De repente, quase em caráter de urgência, o presidente Emmanuel Macron mergulhou em um assunto do qual sempre fala, mas nunca ousou realmente enfrentar: a imigração. Nos últimos 30 anos, nenhum governo se dispôs a encarar a questão ou adotar programas claros para lidar com ela.

Macron entrou na discussão a sua maneira: com entusiasmo e sem aviso prévio. Sua decisão se deu bruscament­e, após uma reunião de parlamenta­res do grupo fundado por ele há alguns anos, o República Em Marcha. Em seu discurso, anunciou que promoverá debate sobre imigração.

A intenção é atacar de frente, sem tabus, esse abacaxi insolúvel que há 30 se instalou no coração da França. “Não podemos mais ficar sem encarar o desafio”, disse Macron. E de quem é a culpa do problema? Da burguesia, claro. A questão, segundo explicou Macron aos participan­tes, é saber “se queremos ou não ser um partido burguês”. “Para os burgueses, a imigração não é problema. Ela é problema para as classes populares, que convivem com ela.”

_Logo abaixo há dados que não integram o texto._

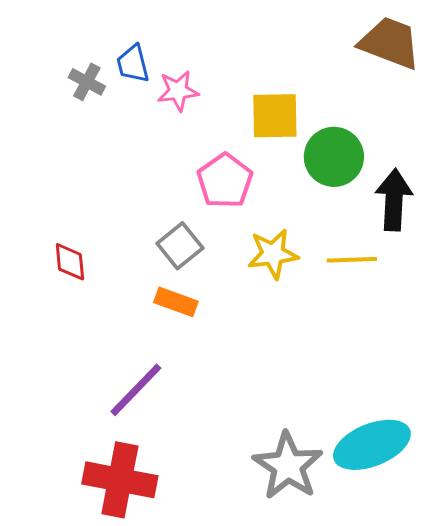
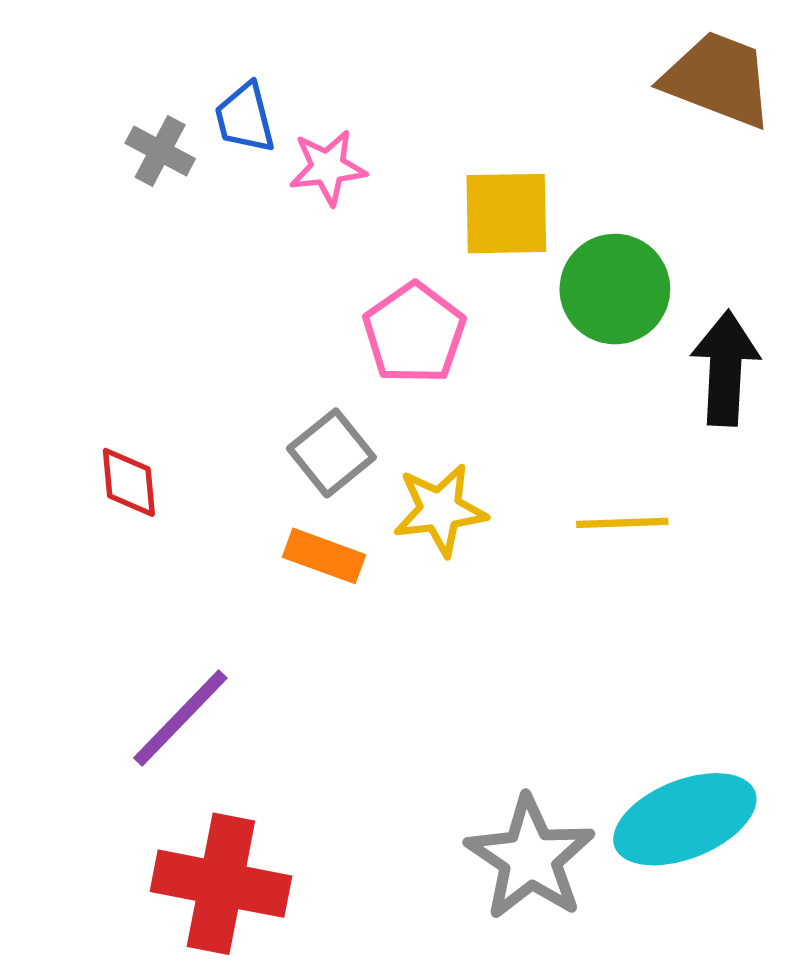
yellow star: (273, 254) -> (440, 510), moved
yellow line: (352, 260) -> (622, 523), moved
purple line: (136, 390) -> (180, 718), moved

Justo ou injusto, esse repentino ataque contra a burguesia soa estupefaci­ente na boca de Macron. Ele próprio é burguês até a raiz dos cabelos – pelas origens familiares, pela elegância da linguagem, por sua brilhante formação acadêmica, por suas amizades. Seu primeiro emprego foi de banqueiro do grupo Rothschild. Também os parlamenta­res e simpatizan­tes de seu partido são irremediav­elmente burgueses. Antes de Macron, eles não eram políticos, mas ex-alunos de escolas de elite, altos funcionári­os, intelectua­is de destaque.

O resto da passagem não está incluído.